> _What you are asked to do_
Could you print the entries below exactly, starting at the line that contains "Caddesi’nde motosikletiyle ön tekerleği" and stopping after the last one?

> _Data to process_
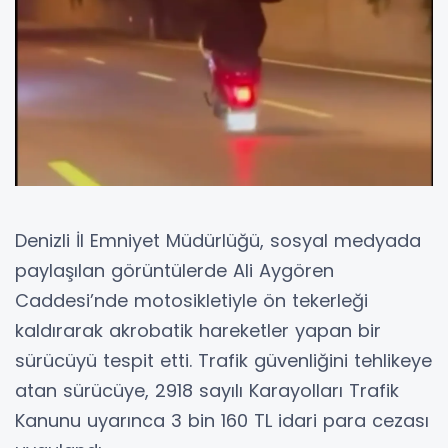
Denizli İl Emniyet Müdürlüğü, sosyal medyada
paylaşılan görüntülerde Ali Aygören
Caddesi’nde motosikletiyle ön tekerleği
kaldırarak akrobatik hareketler yapan bir
sürücüyü tespit etti. Trafik güvenliğini tehlikeye
atan sürücüye, 2918 sayılı Karayolları Trafik
Kanunu uyarınca 3 bin 160 TL idari para cezası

> _Written reply_
Caddesi’nde motosikletiyle ön tekerleği
kaldırarak akrobatik hareketler yapan bir
sürücüyü tespit etti. Trafik güvenliğini tehlikeye
atan sürücüye, 2918 sayılı Karayolları Trafik
Kanunu uyarınca 3 bin 160 TL idari para cezası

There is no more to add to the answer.